A book has 120 pages. A certain number of consecutive leaves are torn from the book. The sum of the page numbers on the remaining pages is 6215. The number of leaves which are torn from the book can be at most
Answers
Answer:
Step-by-step explanation:
Book has 120 pages. Pages of a book are in arithmetic progression.
Therefore, sum of pages = 120/2[1+120]
= 7260
After removal of certain pages sum = 6215
Sum of pages removed = 7260-6215
= 1045
Now, suppose 'n' leaves were removed. Each leave has 2 pages, therefore, 2n pages were removed.
We have to find n.
Let page number of first page removed = a
Number of pages removed is in AP with 1st term being 'a', total terms being 2n and common difference = 1.

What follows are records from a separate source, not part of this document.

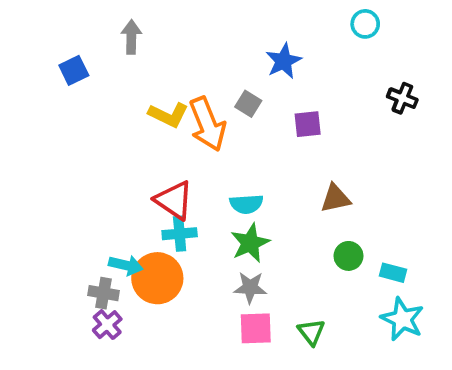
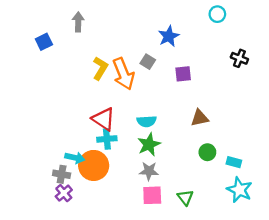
yellow L-shape: (168, 115) -> (100, 68), turned -85

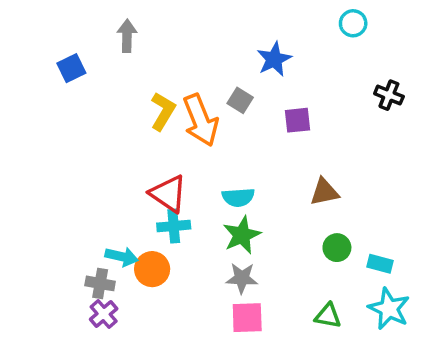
orange circle: (94, 165) -> (152, 269), size x0.7
green triangle: (185, 198) -> (328, 316), moved, turned -42

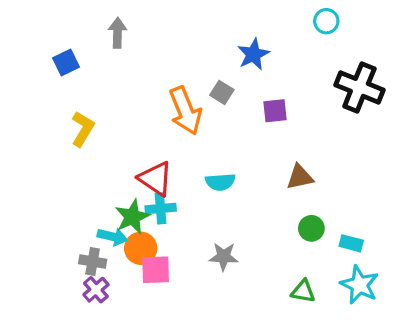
black cross: (389, 95) -> (359, 87), size x1.8
yellow L-shape: (163, 111) -> (83, 129), moved
green star: (242, 235) -> (132, 217), moved
pink square: (247, 318) -> (156, 270), moved

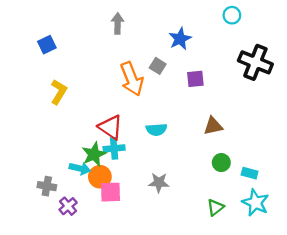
gray arrow: (117, 33) -> (118, 23), moved
gray cross: (93, 261) -> (47, 186), moved
green triangle: (303, 291) -> (215, 207), turned -48

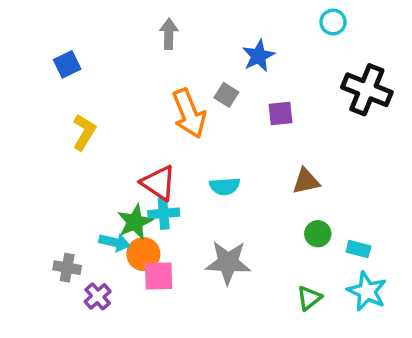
gray star: (159, 183) -> (228, 263), size x1.5

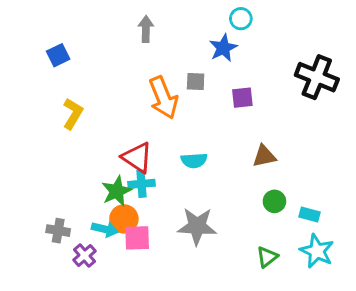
cyan circle: (333, 22) -> (241, 19), moved
gray square: (226, 95) -> (196, 82), turned -30
cyan arrow: (115, 242) -> (105, 229), moved

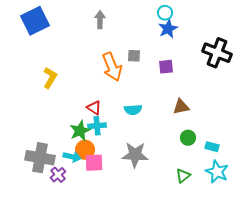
blue star: (223, 48) -> (168, 29), moved
blue square: (58, 55) -> (35, 21), moved, size x1.8
red triangle: (137, 158) -> (94, 108), size x0.7
gray cross: (58, 231) -> (40, 158), size x1.8

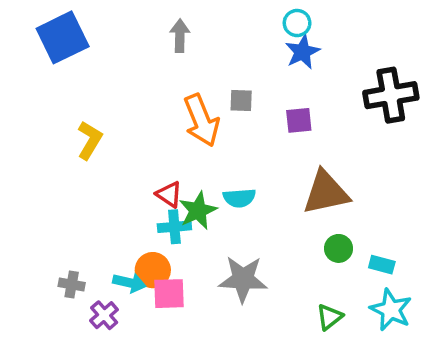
black cross: (217, 53) -> (391, 95), turned -32
brown triangle: (181, 107) -> (326, 193), size x1.6
green star: (80, 131) -> (198, 211), moved
gray cross: (40, 158) -> (72, 284), size x0.5

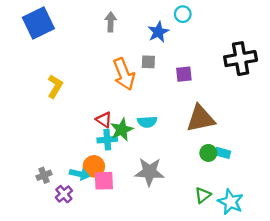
blue star: (302, 52) -> (158, 32), moved
cyan rectangle: (382, 265) -> (223, 153), moved
gray cross: (72, 284) -> (44, 175), turned -32
cyan star: (391, 310) -> (231, 202), moved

Using formula for sumation of AP-
1045 = 2n/2 * [ 2a + (2n-1)d ]
=> 1045 = n[ 2(a+n) - 1 ]
Now, 1045 = 5*11*19
Let, 2(a+n)-1 = k
=> 5*11*19 = n*k
Clearly, k is odd and k>n
For highest value of n,
If n=19, k=55 (valid)
=> n cannot be 55 ( as then k<n)
Therefore, n cannot be 5 or 11.
=> n = 19
Therefore, at most 19 leaves were removed.